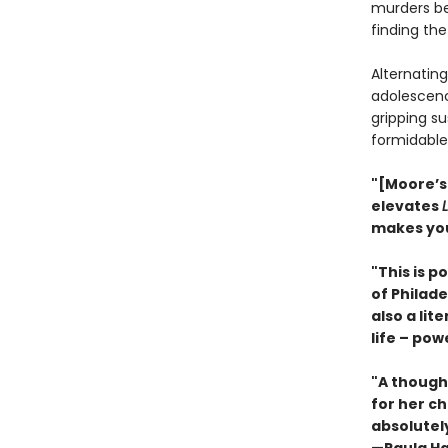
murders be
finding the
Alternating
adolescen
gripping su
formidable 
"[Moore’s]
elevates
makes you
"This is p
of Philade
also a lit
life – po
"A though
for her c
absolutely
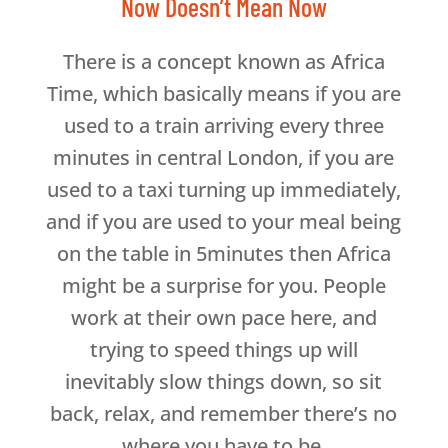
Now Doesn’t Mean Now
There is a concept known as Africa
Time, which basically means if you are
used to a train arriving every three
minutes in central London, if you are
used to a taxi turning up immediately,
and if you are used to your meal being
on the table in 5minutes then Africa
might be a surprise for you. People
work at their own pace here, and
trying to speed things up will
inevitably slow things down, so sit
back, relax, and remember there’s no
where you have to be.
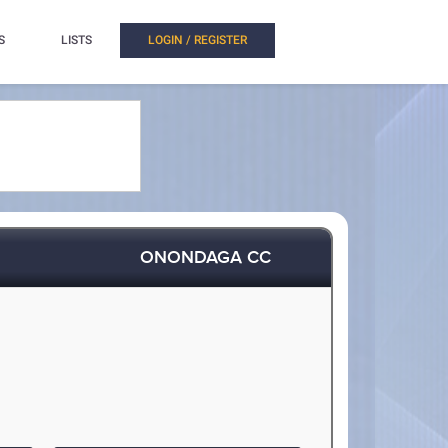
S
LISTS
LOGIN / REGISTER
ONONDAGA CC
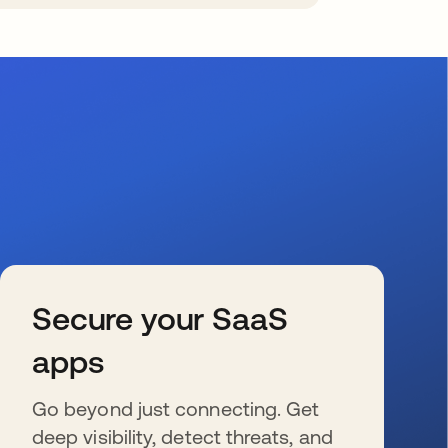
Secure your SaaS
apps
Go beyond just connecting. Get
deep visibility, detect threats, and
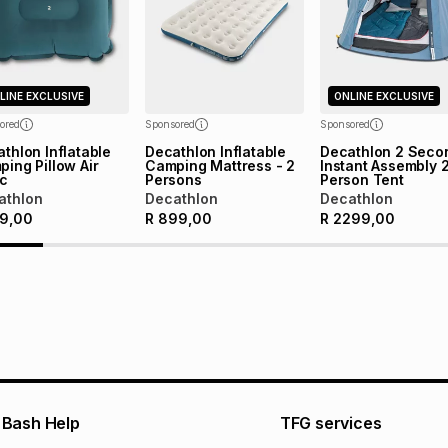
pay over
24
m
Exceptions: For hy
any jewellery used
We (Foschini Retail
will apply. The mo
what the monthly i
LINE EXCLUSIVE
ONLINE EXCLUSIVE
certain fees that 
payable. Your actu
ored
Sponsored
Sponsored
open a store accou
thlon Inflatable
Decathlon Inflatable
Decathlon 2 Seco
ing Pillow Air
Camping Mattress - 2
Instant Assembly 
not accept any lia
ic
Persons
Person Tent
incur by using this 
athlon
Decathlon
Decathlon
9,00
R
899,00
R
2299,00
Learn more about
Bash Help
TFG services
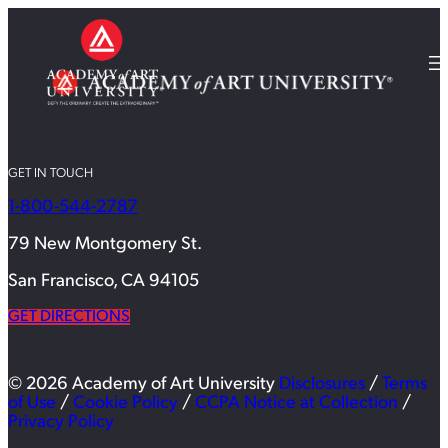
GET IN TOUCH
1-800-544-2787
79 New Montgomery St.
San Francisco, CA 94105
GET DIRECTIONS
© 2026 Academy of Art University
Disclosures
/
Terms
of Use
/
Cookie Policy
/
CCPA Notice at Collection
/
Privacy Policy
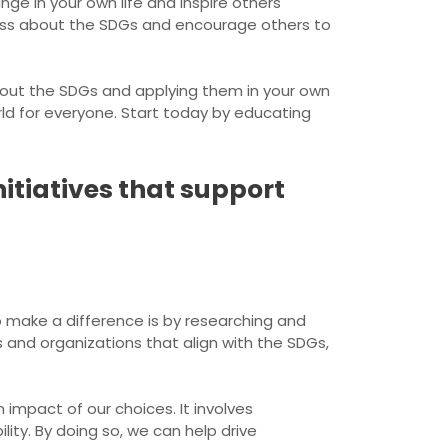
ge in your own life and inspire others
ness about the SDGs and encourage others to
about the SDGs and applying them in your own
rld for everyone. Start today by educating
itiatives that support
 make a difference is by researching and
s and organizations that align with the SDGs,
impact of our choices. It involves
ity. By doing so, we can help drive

---

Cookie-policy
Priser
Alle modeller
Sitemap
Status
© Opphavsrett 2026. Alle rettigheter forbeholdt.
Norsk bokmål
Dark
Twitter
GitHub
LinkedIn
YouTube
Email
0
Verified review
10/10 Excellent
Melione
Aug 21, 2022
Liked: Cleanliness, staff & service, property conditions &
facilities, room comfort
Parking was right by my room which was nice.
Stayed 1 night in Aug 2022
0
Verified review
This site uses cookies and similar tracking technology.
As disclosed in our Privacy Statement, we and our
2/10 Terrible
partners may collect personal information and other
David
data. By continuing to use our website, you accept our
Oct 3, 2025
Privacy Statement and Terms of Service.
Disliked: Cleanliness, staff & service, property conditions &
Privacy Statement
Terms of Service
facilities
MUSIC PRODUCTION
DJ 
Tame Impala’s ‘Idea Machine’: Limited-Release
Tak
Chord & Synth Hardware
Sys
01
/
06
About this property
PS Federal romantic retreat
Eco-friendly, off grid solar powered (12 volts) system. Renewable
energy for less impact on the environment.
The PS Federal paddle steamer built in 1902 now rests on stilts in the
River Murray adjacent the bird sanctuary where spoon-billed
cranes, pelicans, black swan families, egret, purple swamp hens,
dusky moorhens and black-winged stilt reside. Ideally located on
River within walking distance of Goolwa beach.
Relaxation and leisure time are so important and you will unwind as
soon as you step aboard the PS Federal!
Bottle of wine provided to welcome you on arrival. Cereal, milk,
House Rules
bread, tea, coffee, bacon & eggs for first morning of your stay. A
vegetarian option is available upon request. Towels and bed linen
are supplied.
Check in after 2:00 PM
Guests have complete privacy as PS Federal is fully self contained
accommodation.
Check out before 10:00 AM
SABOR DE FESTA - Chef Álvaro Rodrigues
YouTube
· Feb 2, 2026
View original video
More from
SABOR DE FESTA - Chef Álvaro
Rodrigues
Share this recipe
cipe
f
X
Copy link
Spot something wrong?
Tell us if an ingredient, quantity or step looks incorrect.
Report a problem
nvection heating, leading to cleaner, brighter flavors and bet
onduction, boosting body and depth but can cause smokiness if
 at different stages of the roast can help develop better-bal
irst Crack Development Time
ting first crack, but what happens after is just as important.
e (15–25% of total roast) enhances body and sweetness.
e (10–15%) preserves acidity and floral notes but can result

* * *

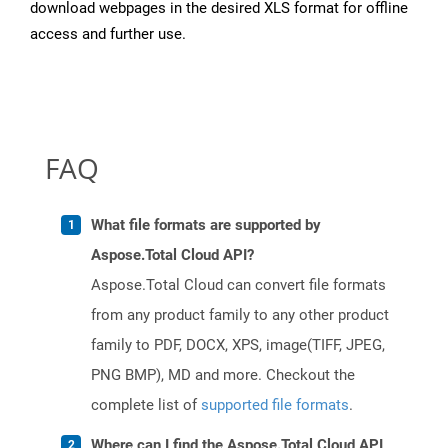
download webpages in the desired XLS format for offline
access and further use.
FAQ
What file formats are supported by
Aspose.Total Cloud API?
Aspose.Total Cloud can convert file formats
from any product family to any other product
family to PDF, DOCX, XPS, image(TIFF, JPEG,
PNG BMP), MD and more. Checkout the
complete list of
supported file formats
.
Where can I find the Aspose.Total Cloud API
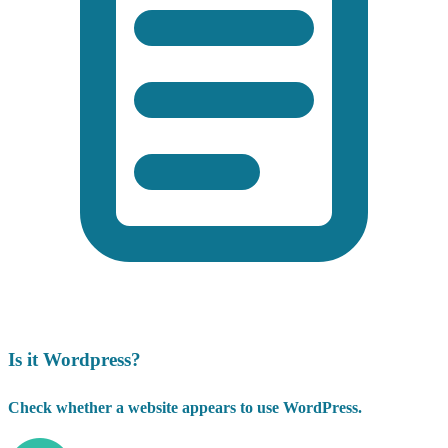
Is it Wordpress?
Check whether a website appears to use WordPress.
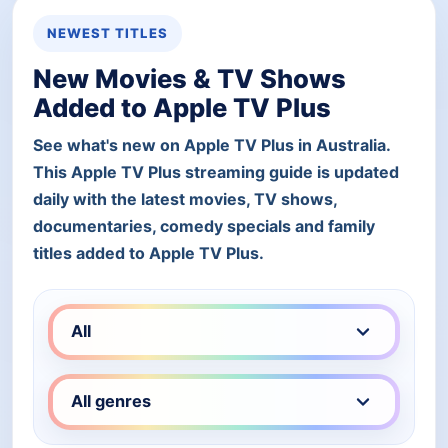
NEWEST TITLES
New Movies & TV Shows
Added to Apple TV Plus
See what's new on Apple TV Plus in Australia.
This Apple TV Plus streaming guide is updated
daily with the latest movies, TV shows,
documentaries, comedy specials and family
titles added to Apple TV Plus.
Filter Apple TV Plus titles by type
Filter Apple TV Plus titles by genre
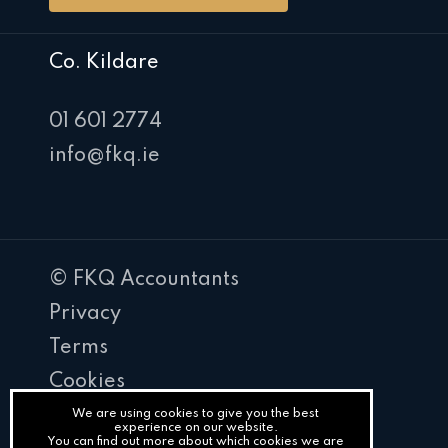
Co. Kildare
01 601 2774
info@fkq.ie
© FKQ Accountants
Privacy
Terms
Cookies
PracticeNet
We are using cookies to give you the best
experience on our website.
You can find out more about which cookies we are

» **Your instructions**:
In the entries above, every line from the line with "will apply. The mo" to the line with "ity. By doing so, we can help drive" is to be printed exactly, with both ends included and pictures excluded.

» **Exercise answer**:
will apply. The mo
what the monthly i
LINE EXCLUSIVE
ONLINE EXCLUSIVE
certain fees that 
payable. Your actu
ored
Sponsored
Sponsored
open a store accou
thlon Inflatable
Decathlon Inflatable
Decathlon 2 Seco
ing Pillow Air
Camping Mattress - 2
Instant Assembly 
not accept any lia
ic
Persons
Person Tent
incur by using this 
athlon
Decathlon
Decathlon
9,00
R
899,00
R
2299,00
Learn more about
Bash Help
TFG services
GET IN TOUCH
1-800-544-2787
79 New Montgomery St.
San Francisco, CA 94105
GET DIRECTIONS
© 2026 Academy of Art University
Disclosures
/
Terms
of Use
/
Cookie Policy
/
CCPA Notice at Collection
/
Privacy Policy
ge in your own life and inspire others
ness about the SDGs and encourage others to
about the SDGs and applying them in your own
rld for everyone. Start today by educating
itiatives that support
 make a difference is by researching and
s and organizations that align with the SDGs,
impact of our choices. It involves
ity. By doing so, we can help drive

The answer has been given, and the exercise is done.